Sandys then led his soldiers to Canterbury Cathedral where they arrived on 26 August 1642 in search of gunpowder held in the cathedral and to arrest the Dean of Canterbury, Isaac Bargrave. The Dean was absent and Sandys arrested him in Gravesend and transported him to Fleet Prison. Bargrave had previously saved Sandys from execution, intervening after he had been indicted for rape in Maidstone.
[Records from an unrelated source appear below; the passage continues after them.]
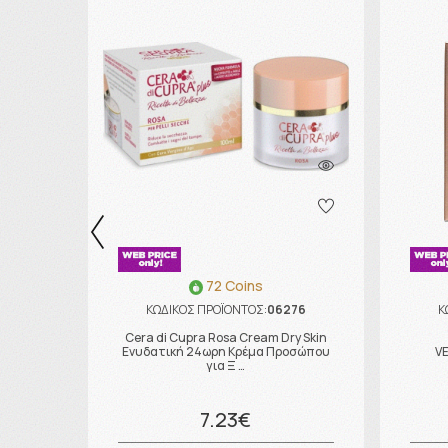
72 Coins
ΚΩΔΙΚΟΣ ΠΡΟΪΟΝΤΟΣ:
06276
Κ
Cera di Cupra Rosa Cream Dry Skin
Ενυδατική 24ωρη Κρέμα Προσώπου
V
για Ξ …
7.23€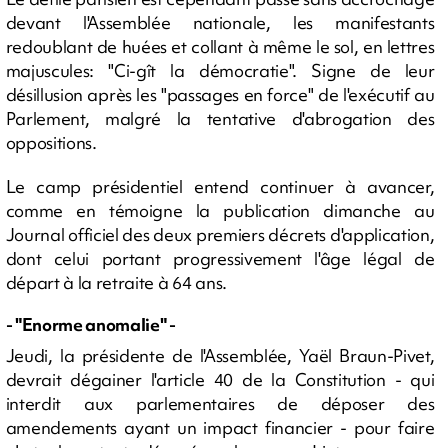
devant l'Assemblée nationale, les manifestants
redoublant de huées et collant à même le sol, en lettres
majuscules: "Ci-gît la démocratie". Signe de leur
désillusion après les "passages en force" de l'exécutif au
Parlement, malgré la tentative d'abrogation des
oppositions.
Le camp présidentiel entend continuer à avancer,
comme en témoigne la publication dimanche au
Journal officiel des deux premiers décrets d'application,
dont celui portant progressivement l'âge légal de
départ à la retraite à 64 ans.
- "Enorme anomalie" -
Jeudi, la présidente de l'Assemblée, Yaël Braun-Pivet,
devrait dégainer l'article 40 de la Constitution - qui
interdit aux parlementaires de déposer des
amendements ayant un impact financier - pour faire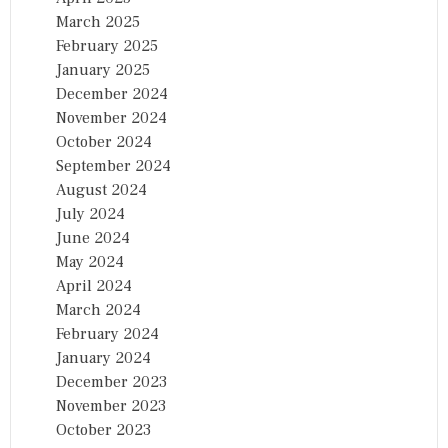
March 2025
February 2025
January 2025
December 2024
November 2024
October 2024
September 2024
August 2024
July 2024
June 2024
May 2024
April 2024
March 2024
February 2024
January 2024
December 2023
November 2023
October 2023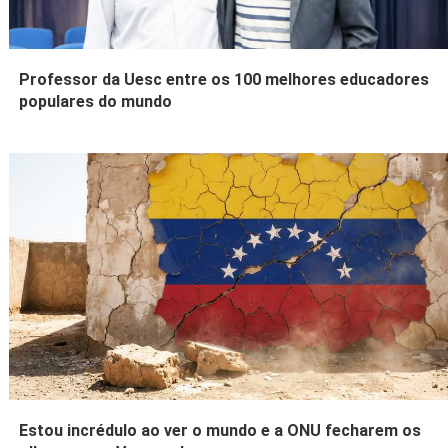
Professor da Uesc entre os 100 melhores educadores
populares do mundo
Estou incrédulo ao ver o mundo e a ONU fecharem os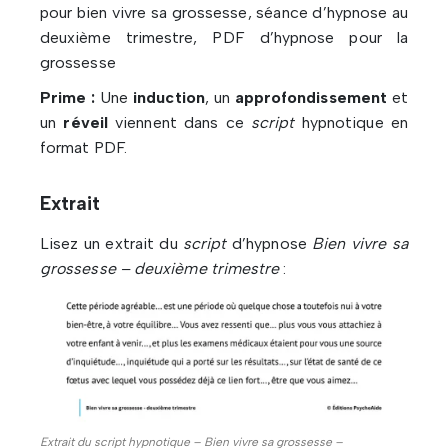
pour bien vivre sa grossesse, séance d’hypnose au
deuxième trimestre, PDF d’hypnose pour la
grossesse
Prime :
Une
induction
, un
approfondissement
et
un
réveil
viennent dans ce
script
hypnotique en
format PDF.
Extrait
Lisez un extrait du
script
d’hypnose
Bien vivre sa
grossesse – deuxième trimestre
:
Extrait du script hypnotique – Bien vivre sa grossesse –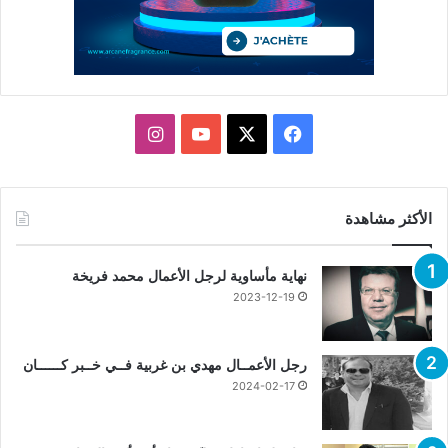
X
فيسبوك
يوتيوب
انستقرام
الأكثر مشاهدة
نهاية مأساوية لرجل الأعمال محمد فريخة
2023-12-19
رجل الأعمــال مهدي بن غربية فــي خــبر كــــــان
2024-02-17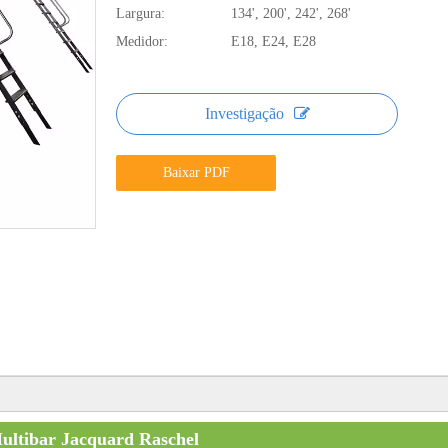
Largura:
134', 200', 242', 268'
Medidor:
E18, E24, E28
Investigação
Baixar PDF
ultibar Jacquard Raschel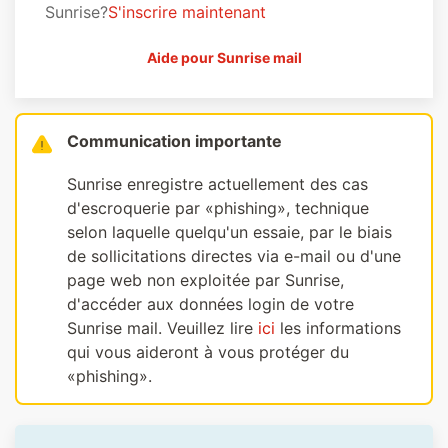
Sunrise?
S'inscrire maintenant
Aide pour Sunrise mail
Communication importante
Sunrise enregistre actuellement des cas
d'escroquerie par «phishing», technique
selon laquelle quelqu'un essaie, par le biais
de sollicitations directes via e-mail ou d'une
page web non exploitée par Sunrise,
d'accéder aux données login de votre
Sunrise mail. Veuillez lire
ici
les informations
qui vous aideront à vous protéger du
«phishing».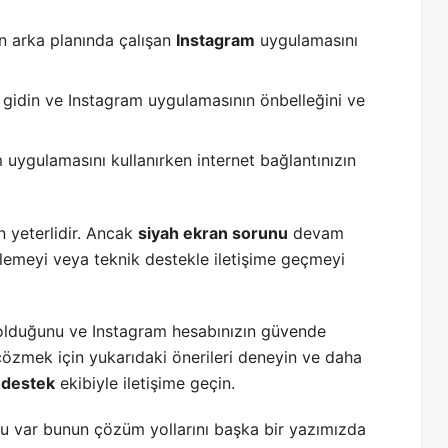
 arka planında çalışan
Instagram
uygulamasını
gidin ve Instagram uygulamasının önbelleğini ve
uygulamasını kullanırken internet bağlantınızın
n yeterlidir. Ancak
siyah ekran sorunu
devam
lemeyi veya teknik destekle iletişime geçmeyi
 olduğunu ve Instagram hesabınızın güvende
özmek için yukarıdaki önerileri deneyin ve daha
 destek
ekibiyle iletişime geçin.
u var bunun çözüm yollarını başka bir yazımızda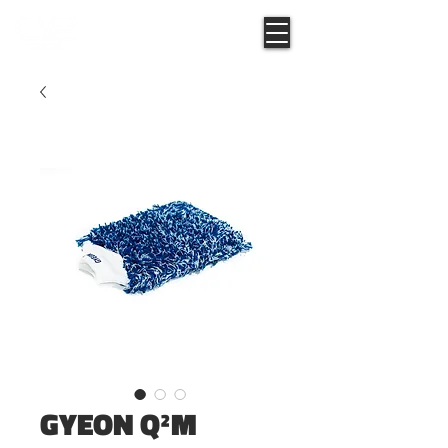
GYEON Q²M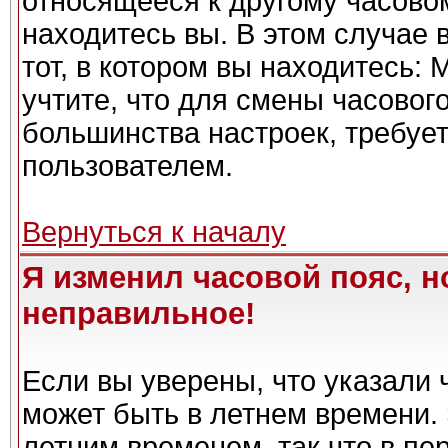
относящееся к другому часовому
находитесь вы. В этом случае 
тот, в котором вы находитесь: 
учтите, что для смены часовог
большинства настроек, требуе
пользователем.
Вернуться к началу
Я изменил часовой пояс, н
неправильное!
Если вы уверены, что указали 
может быть в летнем времени. 
летним временем, так что в пе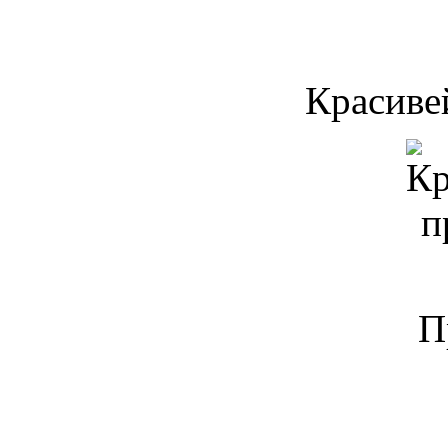
Красиве
П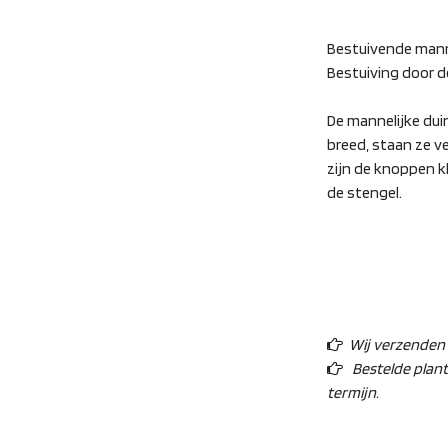
Bestuivende mannel
Bestuiving door d
De mannelijke dui
breed, staan ze ve
zijn de knoppen k
de stengel.
Wij verzenden o
Bestelde plan
termijn.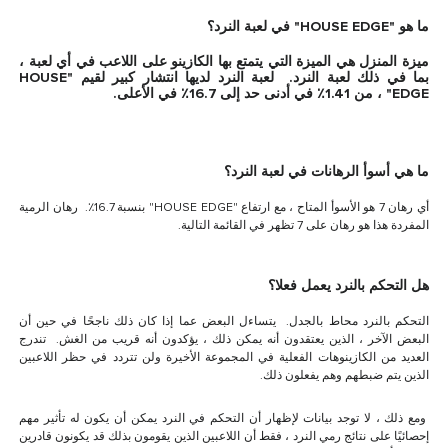
ما
هو "HOUSE EDGE" في لعبة النرد؟
ميزة المنزل هي الميزة التي يتمتع بها الكازينو على اللاعب في أي لعبة ،
بما في ذلك لعبة النرد. لعبة النرد لديها انتشار كبير لقيم "HOUSE
EDGE" ، من 1.41٪ في أدنى حد إلى 16.7٪ في الأعلى.
ما هي أسوأ الرهانات في لعبة النرد؟
أي رهان 7 هو الأسوأ المتاح ، مع ارتفاع "HOUSE EDGE" بنسبة 16.7٪. رهان الرمية
المفردة هذا هو رهان على 7 تظهر في القائمة التالية.
هل التحكم بالنرد يعمل فعلا؟
التحكم بالنرد محاط بالجدل. يتساءل البعض عما إذا كان ذلك ناجحًا في حين أن
البعض الآخر ، الذين يعتقدون أنه يمكن ذلك ، يؤكدون أنه قريب من الغش. تندرج
العديد من الكازينوهات الفعلية في المجموعة الأخيرة ولن تتردد في حظر اللاعبين
الذين يتم ضبطهم وهم يفعلون ذلك.
ومع ذلك ، لا توجد بيانات لإظهار أن التحكم في النرد يمكن أن يكون له تأثير مهم
إحصائيًا على نتائج رمي النرد ، فقط أن اللاعبين الذين يقومون بذلك قد يكونون قادرين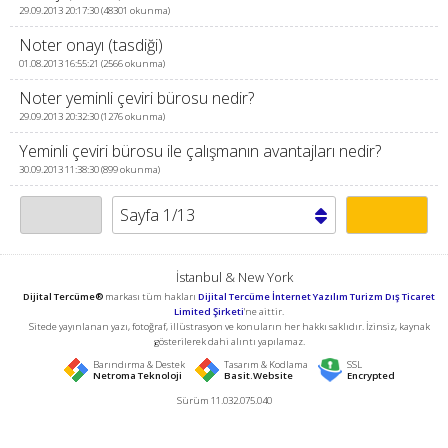
29.09.2013 20:17:30 (48301 okunma)
Noter onayı (tasdiği)
01.08.2013 16:55:21 (2566 okunma)
Noter yeminli çeviri bürosu nedir?
29.09.2013 20:32:30 (1276 okunma)
Yeminli çeviri bürosu ile çalışmanın avantajları nedir?
30.09.2013 11:38:30 (899 okunma)
İstanbul & New York
Dijital Tercüme®
markası tüm hakları
Dijital Tercüme İnternet Yazılım Turizm Dış Ticaret
Limited Şirketi
'ne aittir.
Sitede yayınlanan yazı, fotoğraf, illüstrasyon ve konuların her hakkı saklıdır. İzinsiz, kaynak
gösterilerek dahi alıntı yapılamaz.
Barındırma & Destek
Tasarım & Kodlama
SSL
Netroma Teknoloji
Basit.Website
Encrypted
Sürüm 11.032.075.040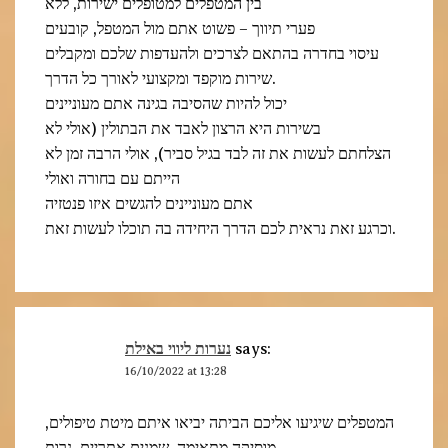
בין המטפלים למטופלים ישירות, ללא
פערי תיווך – פשוט אתם מול המטפל, קובעים
עיסוי בחדרה בהתאם לצרכים ולהעדפות שלכם ומקבלים
שירות מוקפד ומקצועי לאורך כל הדרך.
יכול להיות שהסיבה בגינה אתם מעוניינים
בשירות היא הרצון לאבד את הבתולין (אולי לא
הצלחתם לעשות את זה לבד בגיל סביר), אולי הרבה זמן לא
הייתם עם בחורה ואולי
אתם מעוניינים להגשים איזו פנטזיה
וכרגע זאת נראית לכם הדרך היחידה בה תוכלו לעשות זאת.
נערות ליווי באילת
says:
16/10/2022 at 13:28
המטפלים שיגיעו אליכם הביתה יביאו איתם מיטת טיפולים,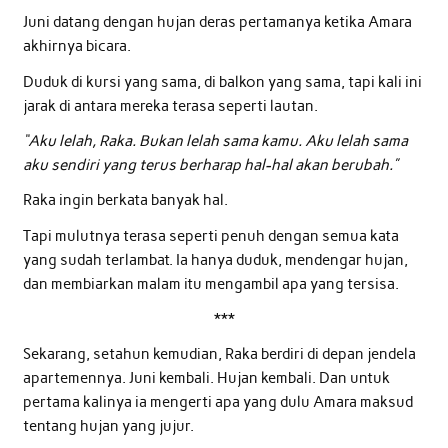
Juni datang dengan hujan deras pertamanya ketika Amara
akhirnya bicara.
Duduk di kursi yang sama, di balkon yang sama, tapi kali ini
jarak di antara mereka terasa seperti lautan.
“Aku lelah, Raka. Bukan lelah sama kamu. Aku lelah sama
aku sendiri yang terus berharap hal-hal akan berubah.”
Raka ingin berkata banyak hal.
Tapi mulutnya terasa seperti penuh dengan semua kata
yang sudah terlambat. Ia hanya duduk, mendengar hujan,
dan membiarkan malam itu mengambil apa yang tersisa.
***
Sekarang, setahun kemudian, Raka berdiri di depan jendela
apartemennya. Juni kembali. Hujan kembali. Dan untuk
pertama kalinya ia mengerti apa yang dulu Amara maksud
tentang hujan yang jujur.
The following day, Sandys troops combined with those of Michael Livesey locked the Cathedral chapter out. By the account of Sub Dean Thomas Paske the soldiers set about the cathedral and seemed to be in a fight with God himself. In Bruno Ryves account of the destruction of the cathedral, in Mecurius Rusticus, published in 1643, he charged Sandys with overseeing wholesale destruction inside the cathedral listing stalls, velvet, tables, books and altar rails destroyed. He outlines the destruction of windows, monuments of the dead and destruction of images of Christ, which included firing 40 volleys of gunfire at the image of Christ on the main gate to the cathedral. Bruno Ryves was Chaplain to King Charles I and Thomas Paske credited Sandys with halting the destruction of the cathedral. Paske, is the only primary source, but also would have known Sandys and been under the risk of his potential retribution when he wrote his letter. Ryves faithfully follows Paske's account, and only differed on blaming Sandys, not Sergeant-Major Cockaine. It is unlikely a Sergeant-Major would have undertaken the destruction of the founding cathedral of English Christianity without his Colonel's permission, and the precedent of Rochester Cathedral had been set. William Somner's account of the state of the Cathedral at the Stuart Restoration outlines the damage done to the cathedral, which were perilous.

== Death ==
On 23 September 1642, barely a month after the defilement at Canterbury and Rochester Cathedrals, Sandys was a leader at the disastrous rout for the Parliamentarians at the Battle of Powick Bridge. Sandys was mortally wounded having bravely led an ill-fated charge against forces commanded by Prince Rupert of the Rhine, in the first skirmish of the Civil War, but did not die until December 1642. Rumours emerged that he had resiled his support for Parliament and regretted his disloyalty to the King. Sandys wrote a letter to Parliament decrying the rumours as lies and his response was read out loud on Tuesday 7 October 1642 and accepted by Parliament.